A majority of Americans no longer trust the Supreme Court. Can it rebuild?

Those are legitimate concerns. But that concern is often not reciprocated for similar aspects of white culture, some media analysts say.

“When white people commit violence, they are typically framed by the media as discrete events that are only reflections on the individuals who are central to them,” says Sinnreich. “When black people commit violence, the media typically covers it as an indictment of the symptoms plaguing black Americans overall.”

That perception has led to some activists and members of the black community to comment on the lack of hand-wringing that has accompanied the Waco shootout.

One community activist sarcastically tweeted:

New York Times columnist Charles Blow added:

The Atlantic's Ta-Nehisi Coates, repeated some of the questions pointed at black protesters.

For other conservatives, the Waco gunfight was clearly different. “Making the comparison with Baltimore, many on the left ... demanded to know why the media did not describe the events in Waco as a ‘riot,’ ” wrote Kevin Williamson at The National Review, calling the comparisons “stupidity.” “The answer, obviously enough, is that the event in Waco was not a riot – it did not represent a general state of civil disorder, there were no mobs targeting property for destruction, etc.”

A deeper question, however, is whether violent crimes by whites and minorities generate the same level of media soul-searching.

“It is really interesting that the kinds of stereotypes and race-based arguments that occurred around the property destruction in Baltimore and the shooting [of two would-be terrorists in Garland, Texas] do not surface in the stories about the biker gang shootout,” says Gordon Coonfield, professor of media studies at Villanova University in Philadelphia. “And then there is the connection between violence and masculinity. ‘Breastaurants’ like Twin Peaks cater to misogynist gender stereotypes that are also at work here.”
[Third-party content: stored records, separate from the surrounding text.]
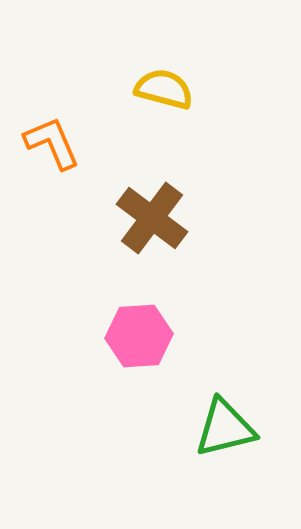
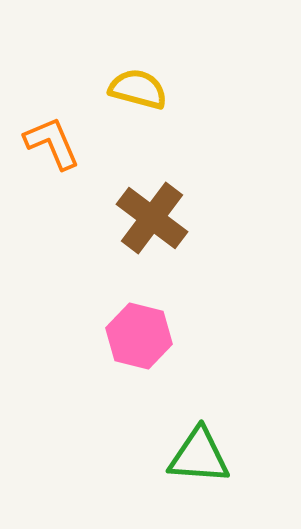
yellow semicircle: moved 26 px left
pink hexagon: rotated 18 degrees clockwise
green triangle: moved 26 px left, 28 px down; rotated 18 degrees clockwise
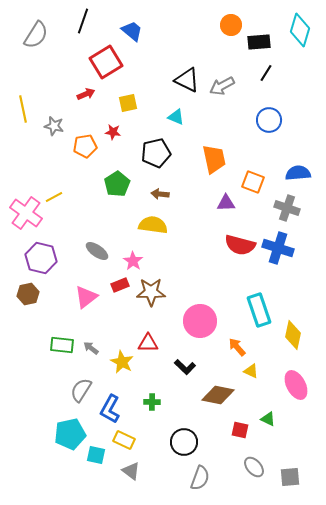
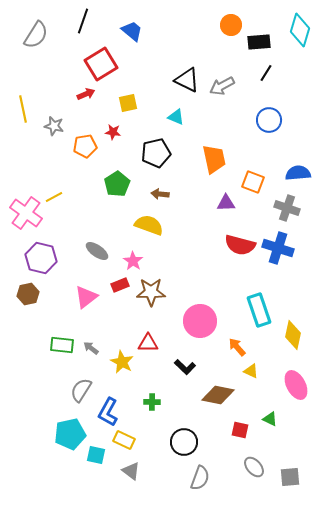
red square at (106, 62): moved 5 px left, 2 px down
yellow semicircle at (153, 225): moved 4 px left; rotated 12 degrees clockwise
blue L-shape at (110, 409): moved 2 px left, 3 px down
green triangle at (268, 419): moved 2 px right
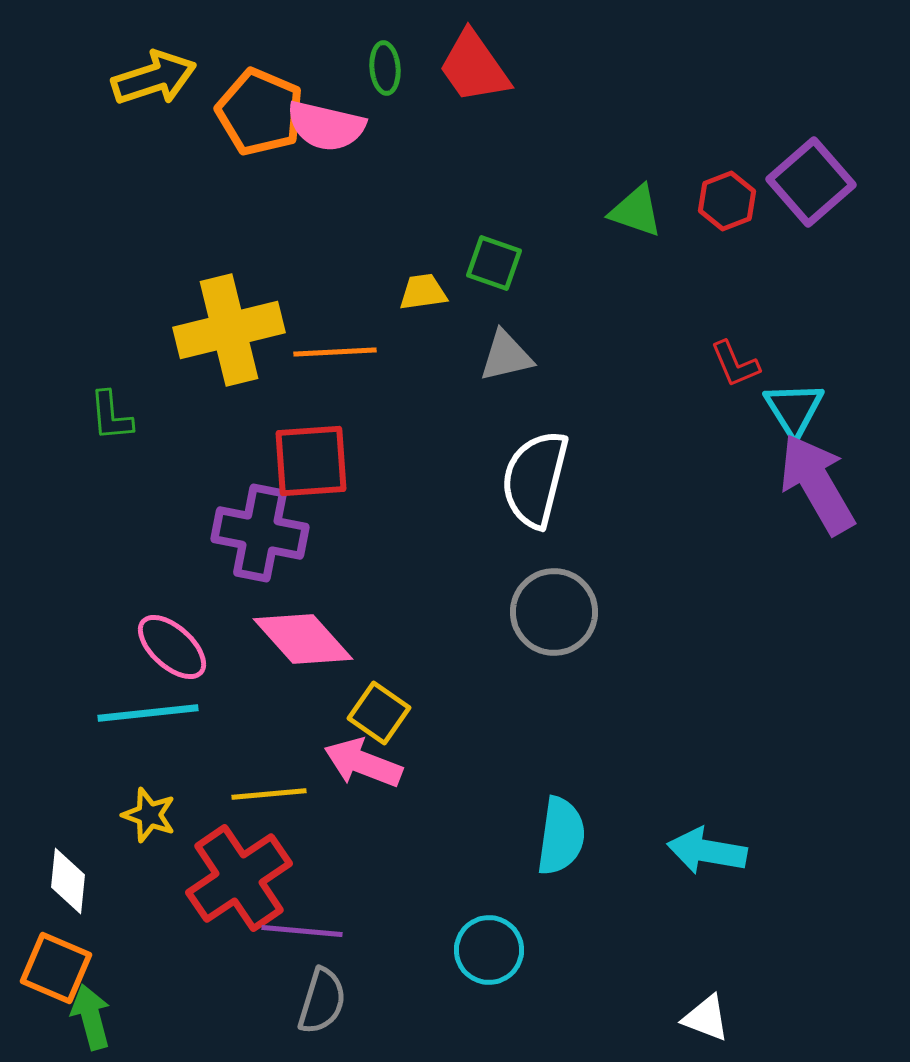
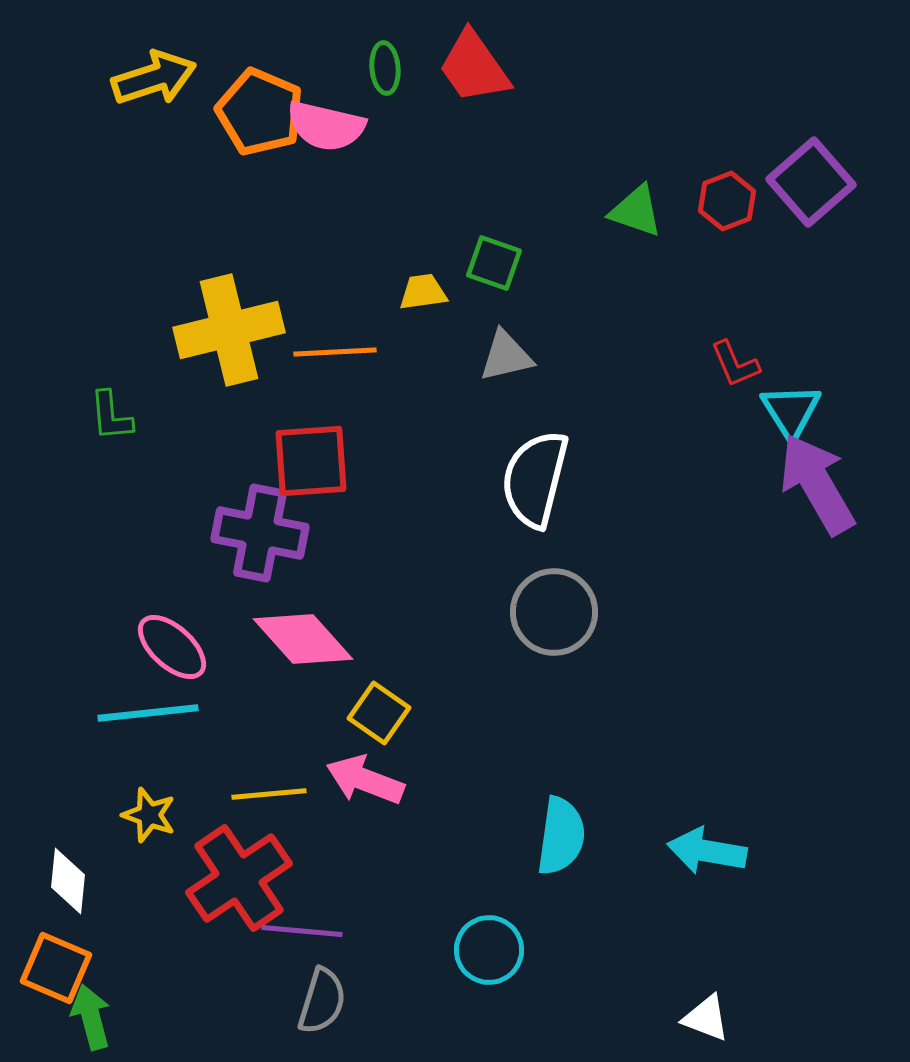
cyan triangle: moved 3 px left, 2 px down
pink arrow: moved 2 px right, 17 px down
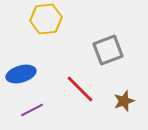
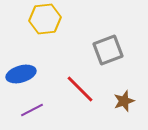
yellow hexagon: moved 1 px left
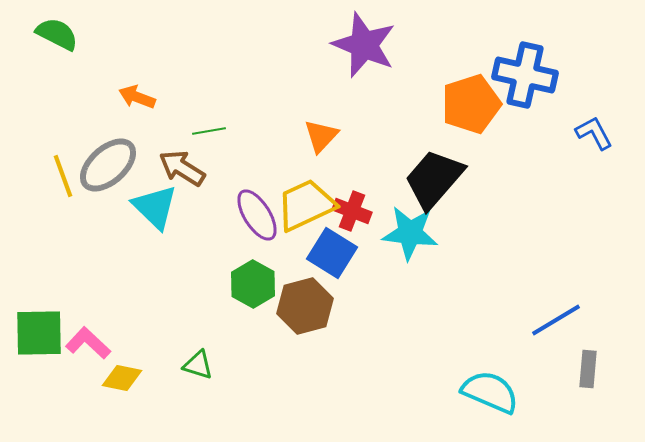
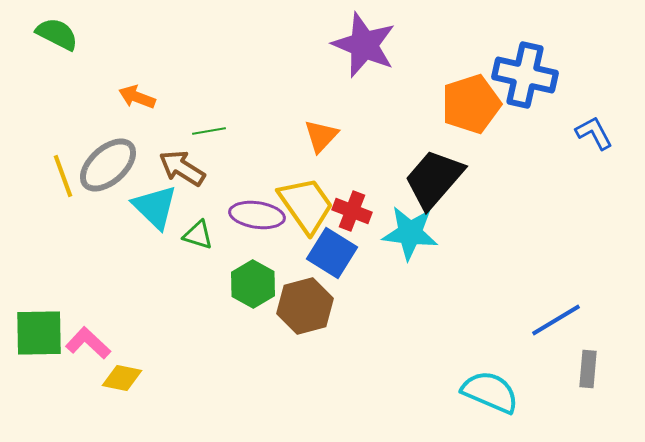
yellow trapezoid: rotated 80 degrees clockwise
purple ellipse: rotated 50 degrees counterclockwise
green triangle: moved 130 px up
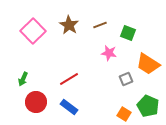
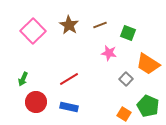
gray square: rotated 24 degrees counterclockwise
blue rectangle: rotated 24 degrees counterclockwise
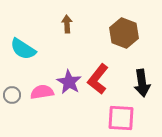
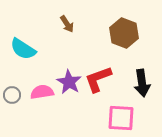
brown arrow: rotated 150 degrees clockwise
red L-shape: rotated 32 degrees clockwise
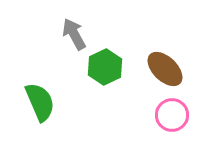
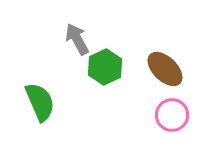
gray arrow: moved 3 px right, 5 px down
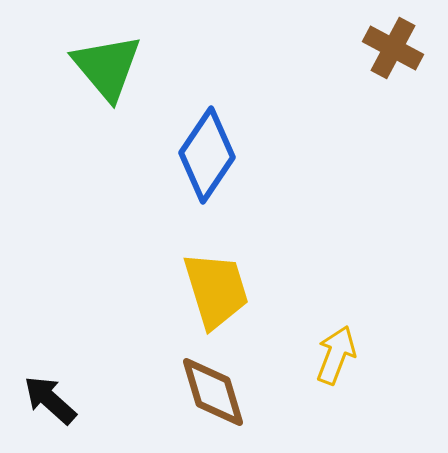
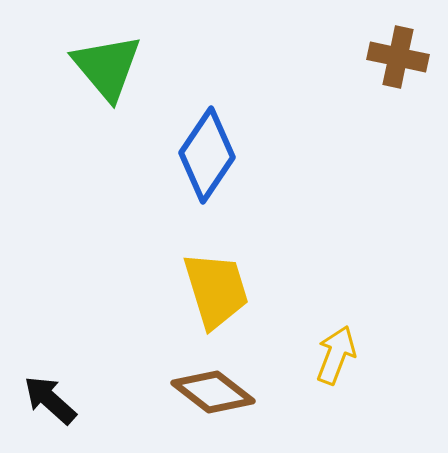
brown cross: moved 5 px right, 9 px down; rotated 16 degrees counterclockwise
brown diamond: rotated 36 degrees counterclockwise
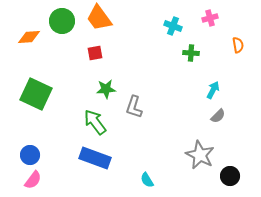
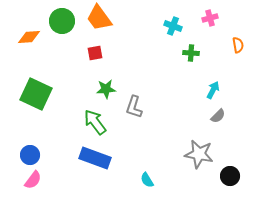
gray star: moved 1 px left, 1 px up; rotated 16 degrees counterclockwise
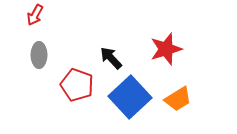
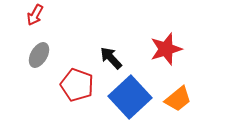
gray ellipse: rotated 30 degrees clockwise
orange trapezoid: rotated 8 degrees counterclockwise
Various kinds of cultural assumptions, mostly unsaid and even unperceived, are often at work, adds Sinnreich.

“The reality is that whether we’re explicitly talking about race or not, the way that we cover events in the media becomes an element in our national conversation on race,” he says. “The implicit presumptions that we bring to bear when covering a story about the motivations or the virtues or the vices of the people concerned reflect larger unsaid cultural assumptions about the social groups that those people come from.”